192.168.0.30 - - [15/Mar/2006:15:17:08 --500] "GET /favicon.ico
HTTP/1.1" 404 0 "-" "Mozilla/5.0 (Windows; U; Windows NT 5.1; en-US;
rv:1.8) Gecko/20051111 Firefox/1.5"
1

  Yep, you are right.  Well, by the moment we have the undocumented
  CHEROKEE_TRACE feature.  However, it would be nice if we add a
  better "information collector" because the tracing mechanism is
  meant to be a debugging tool rather than a user utility.

  It seems to be another new task for the upcoming unstable branch :-)
  Ideas about it?

the very simplest form would be simply to have every request be at CGI, file requests etc. etc. tell you what file or directory it's referencing. A more useful system would tell you how it got there (which part of the configuration, redirection etc.). I think it should be a combination of a compile flag (i.e. -Dmake_me_slower) as well as a configuration option to turn it on.

Directory /pic2 {
  Debug
  Handler redir {
     Rewrite "/(.*)$" "/showpic.php?pic=$1&full=1"
  }
}

would turn on all debugging for all handlers in the context of /pic2


  So, if that behavior is configurable everybody would be happy.

sounds like a plan.

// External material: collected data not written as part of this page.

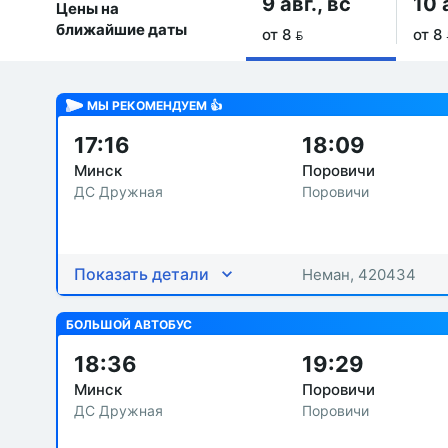
9 авг., вс
10 
Цены на
ближайшие даты
от 8 
от 8 
МЫ РЕКОМЕНДУЕМ 👍
17:16
18:09
Минск
Поровичи
ДС Дружная
Поровичи
Показать детали
Неман, 420434
БОЛЬШОЙ АВТОБУС
18:36
19:29
Минск
Поровичи
ДС Дружная
Поровичи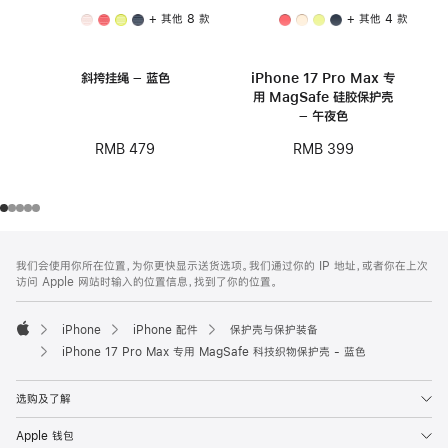
+ 其他 8 款
+ 其他 4 款
斜挎挂绳 – 蓝色
iPhone 17 Pro Max 专
用 MagSafe 硅胶保护壳
– 午夜色
RMB 479
RMB 399
网
脚
我们会使用你所在位置，为你更快显示送货选项。我们通过你的 IP 地址，或者你在上次
注
页
访问 Apple 网站时输入的位置信息，找到了你的位置。
页
脚
iPhone
iPhone 配件
保护壳与保护装备
Apple
iPhone 17 Pro Max 专用 MagSafe 科技织物保护壳 - 蓝色
选购及了解
Apple 钱包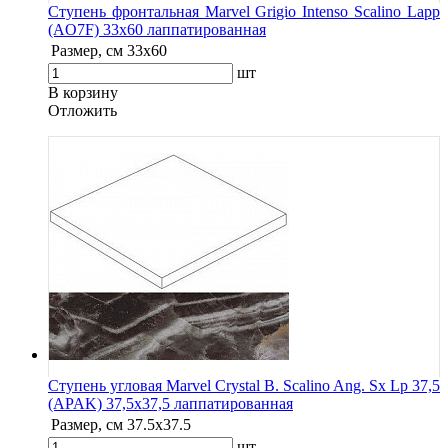
Ступень фронтальная Marvel Grigio Intenso Scalino Lapp
(AO7F) 33x60 лаппатированная
Размер, см
33x60
шт
В корзину
Oтложить
Ступень угловая Marvel Crystal B. Scalino Ang. Sx Lp 37,5
(APAK) 37,5x37,5 лаппатированная
Размер, см
37.5x37.5
шт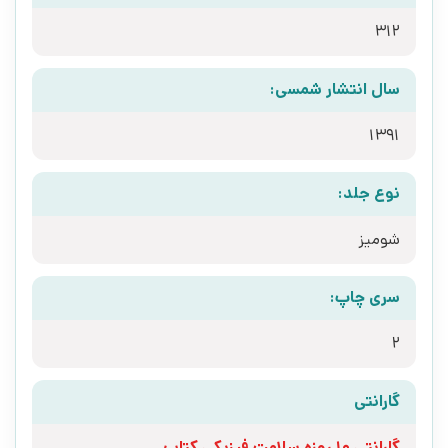
312
سال انتشار شمسی:
1391
نوع جلد:
شومیز
سری چاپ:
2
گارانتی
گارانتی 10 روزه سلامت فیزیکی کتاب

I'm a big fan of assertions but I don't leave them turned on once I'm confident of my code.

  I used to like PHP (for what it is meant to be used, and no more!)
  until I started working on the FastCGI handler. Dude, you can't even
  imagine how much time I have wasted because of its brain death
  FastCGI implementation! :-//

heat death of open-source universe is closer than it appears.

I have been seriously burned by a large number of packages over the past year to the tune of a couple of hundred hours of labor I couldn't bill for. The most recent was about 60 hours I spent on an Ajax interface for camram to get around problems with slow training processes. I couldn't get to work consistently, debugging was horrible, and the documentation was piss poor. I eventually gave up and in about 20 hours of effort, implemented a processing queue and user interface that tells you how the messages are in the queue instead of showing you them in process. Turns out to second interface is actually better because it lets the user get done with what the need to do and move on but still, 60 hours really hurts to throw it away.

so yes, I can imagine quite well how much time you have lost on this problem and I feel your pain. Just take care of your hands and arms so you don't end up like me. (10+ yrs of RSI induced chronic pain and counting).